La vida hetero contiene una promesa de futuro, de permanencia, el felices para siempre, el hasta que la muerte nos separe. Para los griegos no sólo existe el tiempo que conocemos. Kronos, que es lineal y sucesivo, propio del matrimonio. También está el kairos, la temporalidad de lo espontáneo, aquello que hay que atrapar, un entretiempo que se abre en la sucesión lineal de la historia. ¿Acaso la jotería no es eso? Somos entretiempos que se dan en la linealidad del transcurrir heterosexual. El metro avanza, transporta trabajadores, señoras con manos repletas de bolsas verdes del súper, en el hombro una mochila, en el dedo un envoltorio frutal de plástico azul, en otra mano un infante; cúmulos de estudiantes que se golpean y bromean en los pasillos del vagón; observadores del celular; vendedores ambulantes que resisten al higienismo laborista del gobierno de la Ciudad de México. Es en esa cotidianidad, que parece el transcurrir normal de la vida, en que en el último vagón, con una delicadeza diáfana y breve, un larailillo se frota frondosamente contra el pantalón azul brilloso de un oficinista en cuyo pecho cuelga la tarjeta de acceso a un call center ubicado en Avenida Reforma. Ahí está el kairos que el larailo y el oficinista supieron apresar. Entre la muchedumbre que les sirve de cobijo, en el momento exacto cuando el metro avanza, cautelosas de la mirada juzgona y policiaca, la oportunidad aparece. Ellas, mis maricas, devienen cazadoras; Dianas que han flechado la fugacidad del instante.
La vida matrimonial, monótona y por momentos patética, se compone de eventos: vestido blanco, casa propia, dos o tres hijos, la rutina de una oficina, comida con los padres el domingo, pelea por los muebles, pelea por los mensajes, pelea por la comida o por los padres o por los hijos, perros, gatos, precario trabajo doméstico, la contaminada idea del legado, la trascendencia.
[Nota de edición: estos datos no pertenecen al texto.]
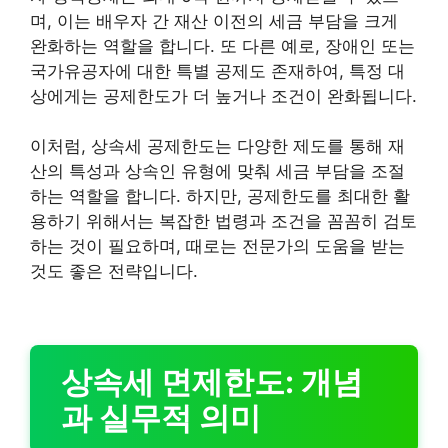
며, 이는 배우자 간 재산 이전의 세금 부담을 크게
완화하는 역할을 합니다. 또 다른 예로, 장애인 또는
국가유공자에 대한 특별 공제도 존재하여, 특정 대
상에게는 공제한도가 더 높거나 조건이 완화됩니다.
이처럼, 상속세 공제한도는 다양한 제도를 통해 재
산의 특성과 상속인 유형에 맞춰 세금 부담을 조절
하는 역할을 합니다. 하지만, 공제한도를 최대한 활
용하기 위해서는 복잡한 법령과 조건을 꼼꼼히 검토
하는 것이 필요하며, 때로는 전문가의 도움을 받는
것도 좋은 전략입니다.
상속세 면제한도: 개념
과 실무적 의미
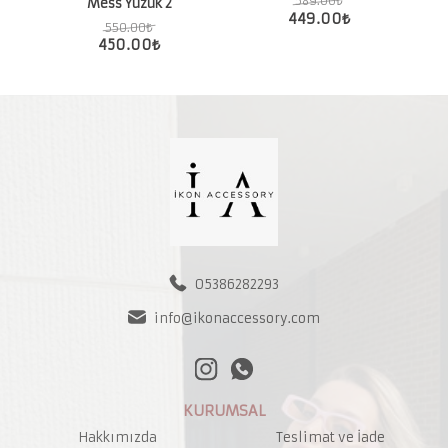
589.00
₺
Mess Yüzük 2
449.00
₺
550.00
₺
450.00
₺
05386282293
info@ikonaccessory.com
KURUMSAL
Hakkımızda
Teslimat ve İade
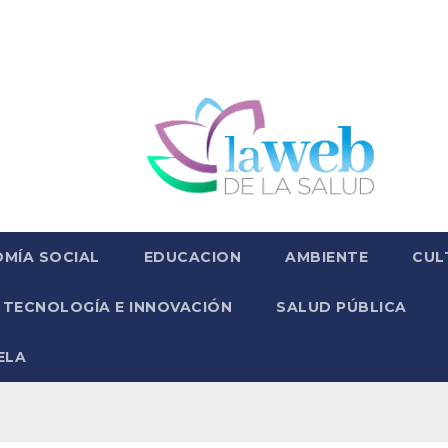
MÍA SOCIAL
EDUCACION
AMBIENTE
CUL
TECNOLOGÍA E INNOVACIÓN
SALUD PÚBLICA
ELA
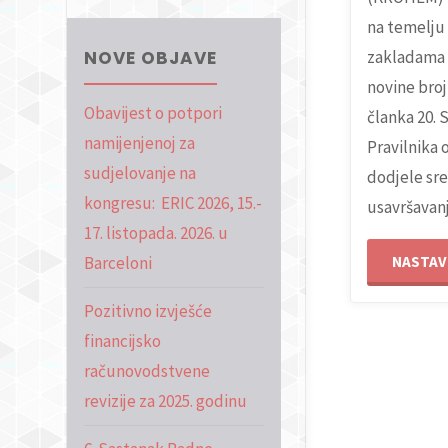
na temelju
zakladama 
NOVE OBJAVE
novine broj 
Obavijest o potpori
članka 20. 
namijenjenoj za
Pravilnika 
sudjelovanje na
dodjele sre
kongresu: ERIC 2026, 15.-
usavršavanj
17. listopada. 2026. u
NASTAVI
Barceloni
Pozitivno izvješće
financijsko
računovodstvene
revizije za 2025. godinu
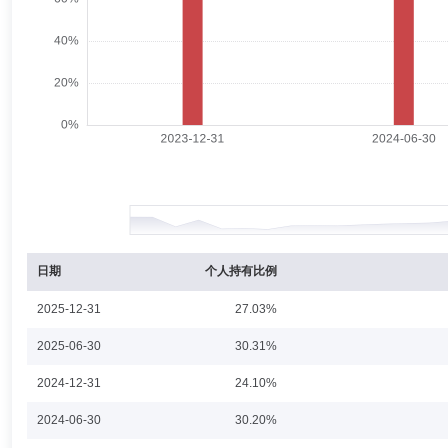
邵恒
副总经理
学历：硕士
任职日期：2020-04-21
邵恒先生：监事，工商管理硕士，研究生学历，CFA。历任雀巢（中国）
入华富基金管理有限公司，曾任市场拓展部副总监、总监、总经理助理，
李宏升
副总经理,财务总监
学历：本科
任职日期：2022-
李宏升先生：同济大学经济学学士，本科学历。 历任国元证券斜土路营业
公司财务负责人、工会主席、北京分公司负责人、综合管理部总监。
日期
个人持有比例
2025-12-31
27.03%
孙蔚
监事
学历：大专
任职日期：2024-06-19
2025-06-30
30.31%
孙蔚女士：华富基金管理有限公司监事，大专学历。历任安徽省证券公司
2024-12-31
24.10%
计、主办会计、财务经理。现任综合管理部总监助理。
2024-06-30
30.20%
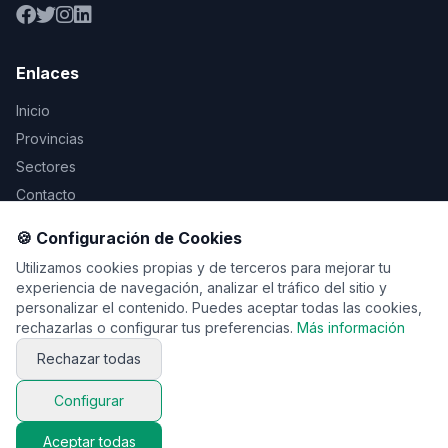
Enlaces
Inicio
Provincias
Sectores
Contacto
🍪 Configuración de Cookies
Legal
Utilizamos cookies propias y de terceros para mejorar tu
Aviso Legal
experiencia de navegación, analizar el tráfico del sitio y
personalizar el contenido. Puedes aceptar todas las cookies,
Privacidad
rechazarlas o configurar tus preferencias.
Más información
Cookies
Rechazar todas
Configurar
© 2026 Vente de viaje. Todos los derechos reservados.
Aceptar todas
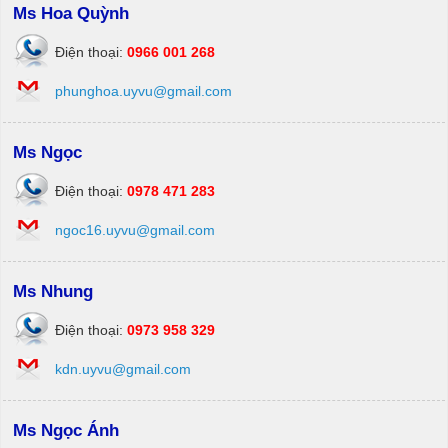
Ms Hoa Quỳnh
Điện thoại:
0966 001 268
phunghoa.uyvu@gmail.com
Ms Ngọc
Điện thoại:
0978 471 283
ngoc16.uyvu@gmail.com
Ms Nhung
Điện thoại:
0973 958 329
kdn.uyvu@gmail.com
Ms Ngọc Ánh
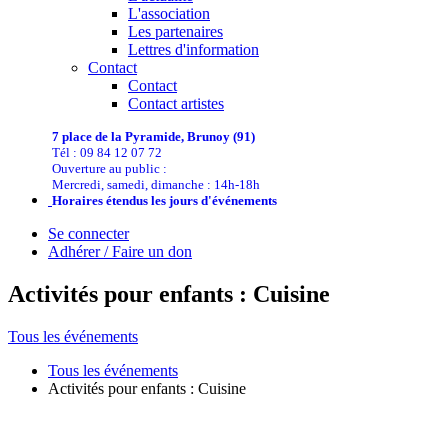
L'association
Les partenaires
Lettres d'information
Contact
Contact
Contact artistes
7 place de la Pyramide, Brunoy (91)
Tél : 09 84 12 07 72
Ouverture au public :
Mercredi, samedi, dimanche : 14h-18h
Horaires étendus les jours d'événements
Se connecter
Adhérer / Faire un don
Activités pour enfants : Cuisine
Tous les événements
Tous les événements
Activités pour enfants : Cuisine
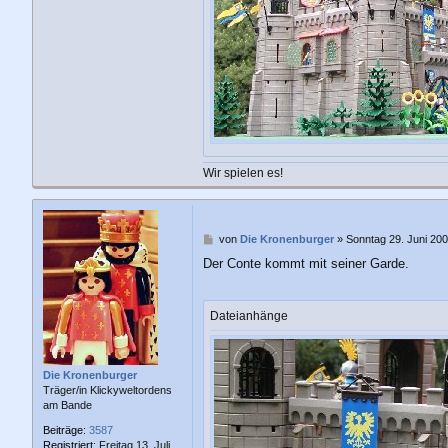
Wir spielen es!
B
von
Die Kronenburger
»
Sonntag 29. Juni 200
e
Der Conte kommt mit seiner Garde.
i
t
r
a
Dateianhänge
g
Die Kronenburger
Träger/in Klickyweltordens
am Bande
Beiträge:
3587
Registriert:
Freitag 13. Juli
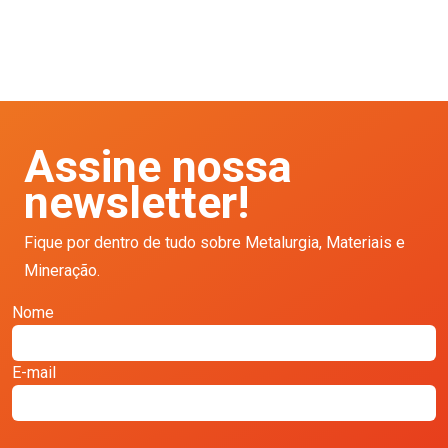
Assine nossa
newsletter!
Fique por dentro de tudo sobre Metalurgia, Materiais e
Mineração.
Nome
E-mail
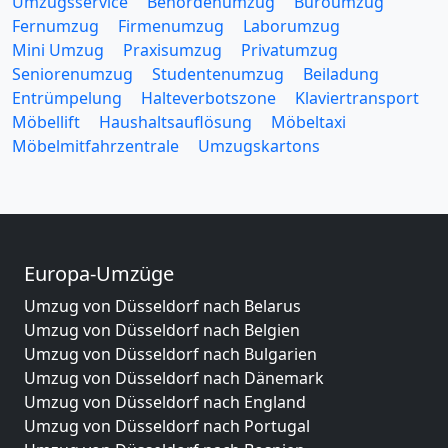
Umzugsservice
Behördenumzug
Büroumzug
Fernumzug
Firmenumzug
Laborumzug
Mini Umzug
Praxisumzug
Privatumzug
Seniorenumzug
Studentenumzug
Beiladung
Entrümpelung
Halteverbotszone
Klaviertransport
Möbellift
Haushaltsauflösung
Möbeltaxi
Möbelmitfahrzentrale
Umzugskartons
Europa-Umzüge
Umzug von Düsseldorf nach Belarus
Umzug von Düsseldorf nach Belgien
Umzug von Düsseldorf nach Bulgarien
Umzug von Düsseldorf nach Dänemark
Umzug von Düsseldorf nach England
Umzug von Düsseldorf nach Portugal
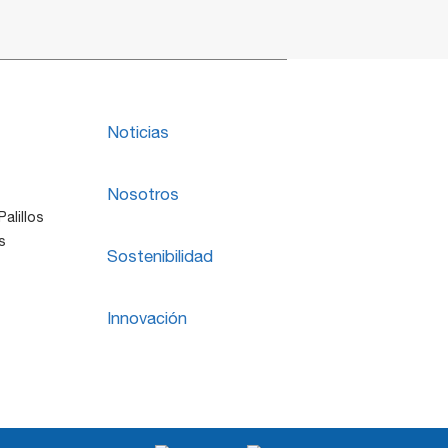
Noticias
Nosotros
alillos
s
Sostenibilidad
Innovación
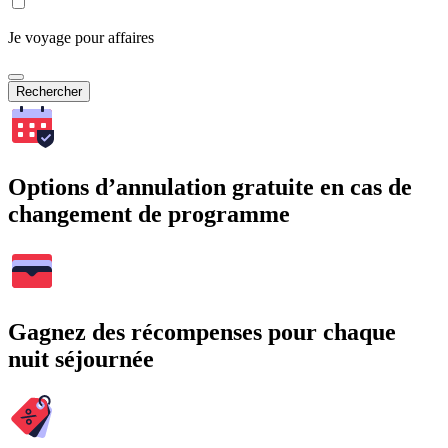
Je voyage pour affaires
Rechercher
Options d’annulation gratuite en cas de
changement de programme
Gagnez des récompenses pour chaque
nuit séjournée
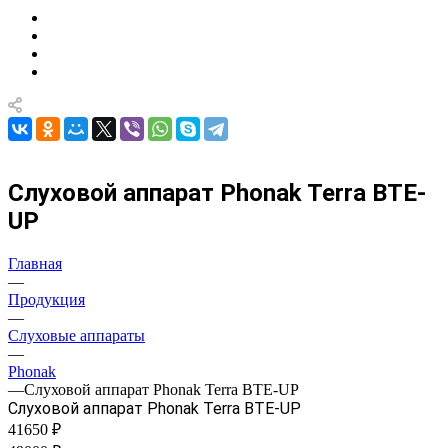
Слуховой аппарат Phonak Terra BTE-
UP
Главная
—
Продукция
—
Слуховые аппараты
—
Phonak
—
Слуховой аппарат Phonak Terra BTE-UP
Слуховой аппарат Phonak Terra BTE-UP
41650 ₽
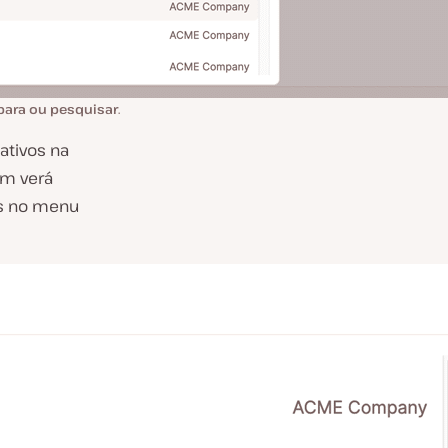
 para ou pesquisar
.
ativos na
ém verá
ss no menu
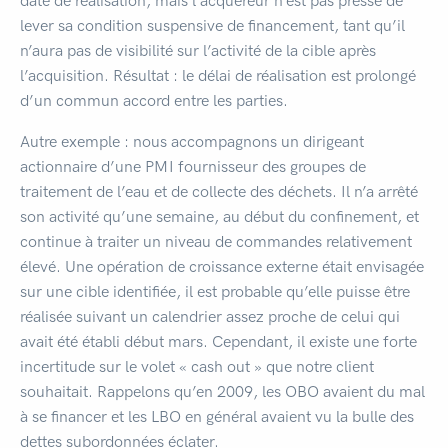
date de réalisation, mais l’acquéreur n’est pas pressé de
lever sa condition suspensive de financement, tant qu’il
n’aura pas de visibilité sur l’activité de la cible après
l’acquisition. Résultat : le délai de réalisation est prolongé
d’un commun accord entre les parties.
Autre exemple : nous accompagnons un dirigeant
actionnaire d’une PMI fournisseur des groupes de
traitement de l’eau et de collecte des déchets. Il n’a arrêté
son activité qu’une semaine, au début du confinement, et
continue à traiter un niveau de commandes relativement
élevé. Une opération de croissance externe était envisagée
sur une cible identifiée, il est probable qu’elle puisse être
réalisée suivant un calendrier assez proche de celui qui
avait été établi début mars. Cependant, il existe une forte
incertitude sur le volet « cash out » que notre client
souhaitait. Rappelons qu’en 2009, les OBO avaient du mal
à se financer et les LBO en général avaient vu la bulle des
dettes subordonnées éclater.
Es en ese peso sofocante de tiempo donde disparan violentamente contra nosotras. Balas que son la ansiedad insoportable de un inminente destino rodeado de tabla roca, laminado y pinol, que son la carga de mantener la linealidad de los sucesos, el mandato del kronos. La homofobia es un miedo al kairos, al acontecimiento del presente, al terror de que mi niño sea travesti, al horror corporal de descubrir orificios hasta ahora impensables, al pánico familiar contra otro tipo de formación que no sea madre-padre-hijos. Los escondrijos maricas encarnan todo este potencial, hay en todo laberinto puteril una experiencia que se contrapone al transcurrir normal del habitar heteronormal. En todo encuentro joto existe, aunque sea en una cantidad infinitesimal, la potencia de desestructurar la linealidad rígida, cargada de futuro, de distopía heteropatriarcal.
Esnifamos empalagosas el olor de la normalidad. Sucumbimos a su idea de linealidad. Gimoteamos deseosas la distopía doméstica del mundo heterosexual. En toda marica se esconde una potencia resquicial. Una potencia ínfima que, imperceptible, habita todo escondrijo sexual. Que nos ha dejado su marca. Que late desde la cicatriz, desde la borradura, desde la latencia de lo que se desvanece. Esta crónica es su conjuro. Un canto para su invocación. Un llamado a la ley mágica del contacto. Provenimos de esos entres a los que nos ha relegado la heteronormalidad. Clamamos por el poder del filo, de ese vacío que ahora ha devenido en abismo, en agujero negro. Fauces de jotas engullidoras de la normalidad del mundo. Crónica que deviene en conjuro.